Subsequently, the ratio declined sharply to 0.19 by December 2020, underscoring a period of increased financial stress where the company's operating income was markedly inadequate to meet interest obligations. This period suggests diminished operational performance or elevated interest costs impacting the company's ability to generate sufficient earnings to cover debt service obligations.
From early 2021, the ratio began to improve, reaching 0.49 in March 2021 and then rising more substantially to 1.66 in June 2021 and further to 1.96 in September 2021. This upward trend indicates a recovery in operating earnings relative to interest expense, suggesting improved profitability or improved debt management.
Throughout 2022 and into 2023, the ratio continued its positive trajectory, increasing annually to 2.01 at the end of 2021, then significantly to 3.80 in June 2022 and reaching 5.88 by the end of 2023. These figures reflect a strengthened capacity to cover interest costs, with the ratio comfortably exceeding the critical threshold of 1.0, indicating healthier financial leverage and decreased risk of default on interest obligations.
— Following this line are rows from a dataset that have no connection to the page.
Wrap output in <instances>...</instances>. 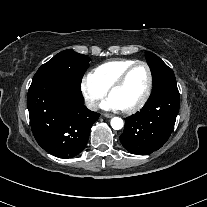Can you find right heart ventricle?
Masks as SVG:
<instances>
[{
    "label": "right heart ventricle",
    "mask_w": 207,
    "mask_h": 207,
    "mask_svg": "<svg viewBox=\"0 0 207 207\" xmlns=\"http://www.w3.org/2000/svg\"><path fill=\"white\" fill-rule=\"evenodd\" d=\"M133 62L135 61L131 59L108 60L95 67L91 71L90 76L96 83H98L101 87L108 91L114 83V81Z\"/></svg>",
    "instance_id": "1"
}]
</instances>
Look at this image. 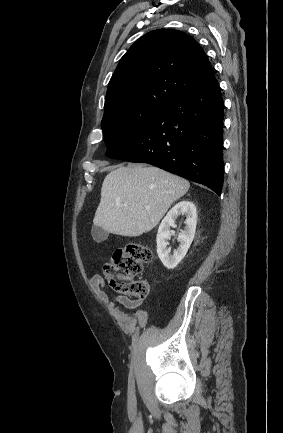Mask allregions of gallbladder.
Returning a JSON list of instances; mask_svg holds the SVG:
<instances>
[{"mask_svg": "<svg viewBox=\"0 0 283 433\" xmlns=\"http://www.w3.org/2000/svg\"><path fill=\"white\" fill-rule=\"evenodd\" d=\"M91 233L96 243H101V241H106L109 235L108 231H103L101 227H95V225H93Z\"/></svg>", "mask_w": 283, "mask_h": 433, "instance_id": "1", "label": "gallbladder"}]
</instances>
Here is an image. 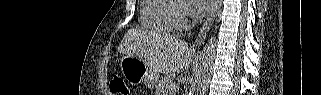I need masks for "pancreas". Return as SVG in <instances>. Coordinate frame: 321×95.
Segmentation results:
<instances>
[{"label": "pancreas", "mask_w": 321, "mask_h": 95, "mask_svg": "<svg viewBox=\"0 0 321 95\" xmlns=\"http://www.w3.org/2000/svg\"><path fill=\"white\" fill-rule=\"evenodd\" d=\"M176 89H178V85L174 80V75L171 73L166 74L156 86L157 95H169L175 93Z\"/></svg>", "instance_id": "1"}]
</instances>
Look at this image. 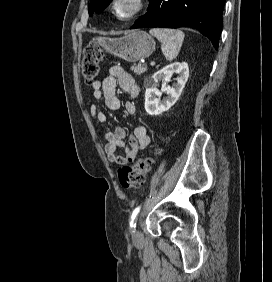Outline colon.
I'll list each match as a JSON object with an SVG mask.
<instances>
[{"mask_svg": "<svg viewBox=\"0 0 272 282\" xmlns=\"http://www.w3.org/2000/svg\"><path fill=\"white\" fill-rule=\"evenodd\" d=\"M105 53L102 44L97 40H92L84 49L81 60L82 76L87 84L95 82L99 73V64L104 60ZM159 150H155L153 155L140 159L131 167H121L118 170L119 182L124 189H134L141 187L148 172L154 163L155 155Z\"/></svg>", "mask_w": 272, "mask_h": 282, "instance_id": "obj_1", "label": "colon"}]
</instances>
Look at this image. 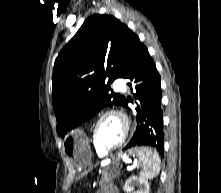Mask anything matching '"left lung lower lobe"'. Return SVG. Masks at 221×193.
I'll return each mask as SVG.
<instances>
[{"label": "left lung lower lobe", "instance_id": "0a47b994", "mask_svg": "<svg viewBox=\"0 0 221 193\" xmlns=\"http://www.w3.org/2000/svg\"><path fill=\"white\" fill-rule=\"evenodd\" d=\"M124 79L131 91L135 90L134 97L141 101L137 111V128L125 149L147 145L156 148L164 154L163 112L161 109V78L156 66L145 45L141 42L136 47L124 73ZM128 102L126 99L125 107Z\"/></svg>", "mask_w": 221, "mask_h": 193}]
</instances>
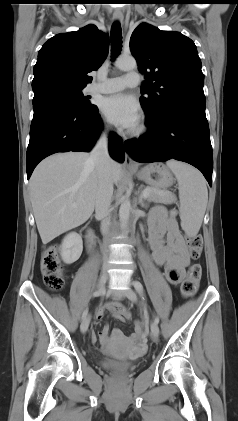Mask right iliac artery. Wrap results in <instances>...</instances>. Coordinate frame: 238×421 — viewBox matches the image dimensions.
<instances>
[{
    "label": "right iliac artery",
    "instance_id": "obj_1",
    "mask_svg": "<svg viewBox=\"0 0 238 421\" xmlns=\"http://www.w3.org/2000/svg\"><path fill=\"white\" fill-rule=\"evenodd\" d=\"M104 292H105V289H104V288H103V289H101V290L95 291V292L93 293V297H98V296L102 295ZM87 314H88V308H86V309L84 310V312H83V314H82V319H84V318L87 316Z\"/></svg>",
    "mask_w": 238,
    "mask_h": 421
}]
</instances>
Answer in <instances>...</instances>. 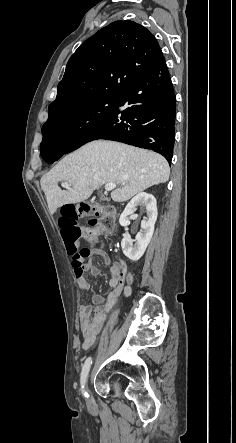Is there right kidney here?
Returning a JSON list of instances; mask_svg holds the SVG:
<instances>
[{
  "label": "right kidney",
  "instance_id": "obj_1",
  "mask_svg": "<svg viewBox=\"0 0 236 443\" xmlns=\"http://www.w3.org/2000/svg\"><path fill=\"white\" fill-rule=\"evenodd\" d=\"M137 206L146 208L147 217L141 221V230L137 233L134 240L131 239L130 235H127L121 241L124 255L132 261H137L143 256L153 236L154 225L158 215L155 197L152 194L141 192L132 198L125 207L119 218L121 226L125 227L130 224L128 216H134ZM133 242L135 243L133 244Z\"/></svg>",
  "mask_w": 236,
  "mask_h": 443
}]
</instances>
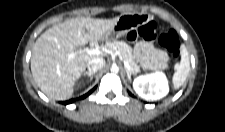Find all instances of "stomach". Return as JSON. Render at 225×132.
Returning <instances> with one entry per match:
<instances>
[{"mask_svg": "<svg viewBox=\"0 0 225 132\" xmlns=\"http://www.w3.org/2000/svg\"><path fill=\"white\" fill-rule=\"evenodd\" d=\"M132 21H136L133 15L131 16H124L122 15L118 21V23L109 31H107L104 36L103 40L106 41H115L118 39L122 34L127 32L128 30H124L119 26V23H132Z\"/></svg>", "mask_w": 225, "mask_h": 132, "instance_id": "1", "label": "stomach"}]
</instances>
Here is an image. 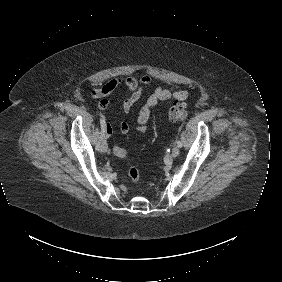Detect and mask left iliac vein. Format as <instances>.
<instances>
[{"label": "left iliac vein", "instance_id": "1", "mask_svg": "<svg viewBox=\"0 0 282 282\" xmlns=\"http://www.w3.org/2000/svg\"><path fill=\"white\" fill-rule=\"evenodd\" d=\"M179 152H180L179 147L178 146H174L173 149H172L171 156L173 158H176L179 155Z\"/></svg>", "mask_w": 282, "mask_h": 282}]
</instances>
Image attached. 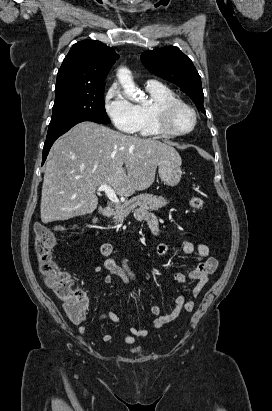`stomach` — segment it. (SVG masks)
Returning <instances> with one entry per match:
<instances>
[{
    "instance_id": "1",
    "label": "stomach",
    "mask_w": 272,
    "mask_h": 411,
    "mask_svg": "<svg viewBox=\"0 0 272 411\" xmlns=\"http://www.w3.org/2000/svg\"><path fill=\"white\" fill-rule=\"evenodd\" d=\"M158 175L164 184L176 186L181 179V163L173 159H165L158 163Z\"/></svg>"
}]
</instances>
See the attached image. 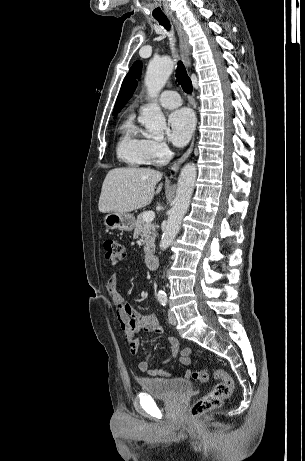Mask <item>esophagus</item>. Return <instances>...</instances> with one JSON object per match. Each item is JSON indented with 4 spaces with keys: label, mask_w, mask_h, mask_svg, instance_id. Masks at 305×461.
<instances>
[{
    "label": "esophagus",
    "mask_w": 305,
    "mask_h": 461,
    "mask_svg": "<svg viewBox=\"0 0 305 461\" xmlns=\"http://www.w3.org/2000/svg\"><path fill=\"white\" fill-rule=\"evenodd\" d=\"M171 19H172L173 23L175 24V28H176V31H177V34H178L179 50H180L181 58H182L183 62L185 63L186 67L190 68L191 67V56H190V45H189V42H188V36H187L186 32L184 31L182 25L174 17H171ZM194 141H195V136L193 137L192 142H191L188 150L174 164V166H173L174 171H176L179 168V166L190 156V154L192 153V150H193Z\"/></svg>",
    "instance_id": "34e87169"
}]
</instances>
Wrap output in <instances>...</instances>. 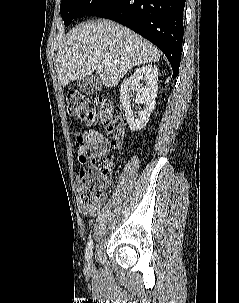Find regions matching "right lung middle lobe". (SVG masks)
Masks as SVG:
<instances>
[{"instance_id":"right-lung-middle-lobe-1","label":"right lung middle lobe","mask_w":239,"mask_h":303,"mask_svg":"<svg viewBox=\"0 0 239 303\" xmlns=\"http://www.w3.org/2000/svg\"><path fill=\"white\" fill-rule=\"evenodd\" d=\"M105 1L106 0H62L60 13L65 26H68L75 18L88 15Z\"/></svg>"}]
</instances>
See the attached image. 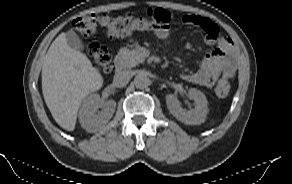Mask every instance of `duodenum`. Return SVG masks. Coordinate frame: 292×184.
Masks as SVG:
<instances>
[{"mask_svg": "<svg viewBox=\"0 0 292 184\" xmlns=\"http://www.w3.org/2000/svg\"><path fill=\"white\" fill-rule=\"evenodd\" d=\"M114 67L117 71H122L124 67V60L121 56H117L114 60Z\"/></svg>", "mask_w": 292, "mask_h": 184, "instance_id": "410a0bca", "label": "duodenum"}]
</instances>
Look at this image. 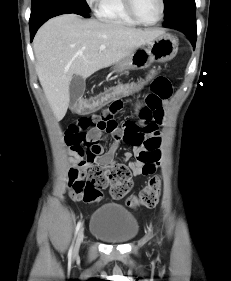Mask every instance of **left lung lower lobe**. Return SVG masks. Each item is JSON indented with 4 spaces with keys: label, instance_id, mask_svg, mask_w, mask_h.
Instances as JSON below:
<instances>
[{
    "label": "left lung lower lobe",
    "instance_id": "obj_1",
    "mask_svg": "<svg viewBox=\"0 0 231 281\" xmlns=\"http://www.w3.org/2000/svg\"><path fill=\"white\" fill-rule=\"evenodd\" d=\"M163 25L185 33L190 38L193 47H195L197 39L195 10L179 12L166 20Z\"/></svg>",
    "mask_w": 231,
    "mask_h": 281
}]
</instances>
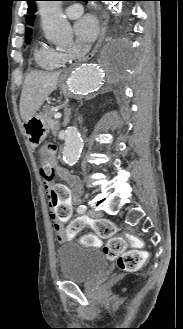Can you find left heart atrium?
I'll return each instance as SVG.
<instances>
[{
  "mask_svg": "<svg viewBox=\"0 0 183 329\" xmlns=\"http://www.w3.org/2000/svg\"><path fill=\"white\" fill-rule=\"evenodd\" d=\"M74 31L80 42L91 43L98 35L99 26L92 15H84L75 23Z\"/></svg>",
  "mask_w": 183,
  "mask_h": 329,
  "instance_id": "left-heart-atrium-1",
  "label": "left heart atrium"
}]
</instances>
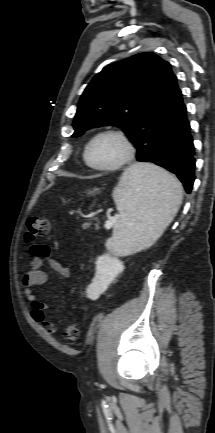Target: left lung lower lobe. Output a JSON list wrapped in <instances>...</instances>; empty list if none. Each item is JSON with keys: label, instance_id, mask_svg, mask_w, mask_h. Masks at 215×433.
<instances>
[{"label": "left lung lower lobe", "instance_id": "obj_1", "mask_svg": "<svg viewBox=\"0 0 215 433\" xmlns=\"http://www.w3.org/2000/svg\"><path fill=\"white\" fill-rule=\"evenodd\" d=\"M186 113V106L180 94L173 107L170 121L161 135L152 163L175 174L185 191L190 194L195 180L196 159Z\"/></svg>", "mask_w": 215, "mask_h": 433}]
</instances>
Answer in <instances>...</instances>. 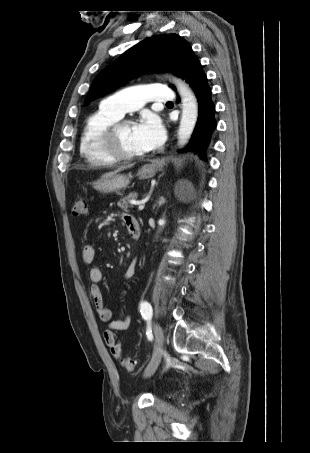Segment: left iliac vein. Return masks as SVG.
I'll use <instances>...</instances> for the list:
<instances>
[{
  "mask_svg": "<svg viewBox=\"0 0 310 453\" xmlns=\"http://www.w3.org/2000/svg\"><path fill=\"white\" fill-rule=\"evenodd\" d=\"M153 333L155 336V350L152 356L151 361L144 370V377H150L156 371L162 357L163 347H164V334L163 330L159 324L155 323L153 325Z\"/></svg>",
  "mask_w": 310,
  "mask_h": 453,
  "instance_id": "4c4485c4",
  "label": "left iliac vein"
}]
</instances>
The subsequent quarters show a slight fluctuation, with the ratio slightly decreasing to 5.70 in March 2024 and further declining to 5.21 in June 2024, then to 5.01 in September 2024. Despite these declines, the ratios remain well above 1.0, maintaining a strong interest coverage position. By the end of 2024 and into early 2025, the ratio stabilizes around 4.94, with a notable decline to 3.41 in June 2025, which, although lower, still signifies a relatively comfortable margin over interest expenses.
In summary, the company's interest coverage ratio experienced significant volatility in the early periods, particularly around late 2020, reflecting periods of operational or financial distress. Since mid-2021, the ratio has shown consistent improvement, indicating a strengthening ability to meet interest obligations. Although minor decreases occur in the most recent quarters, the overall trend suggests enhanced financial stability and manageable debt servicing costs relative to operating earnings over the period analyzed.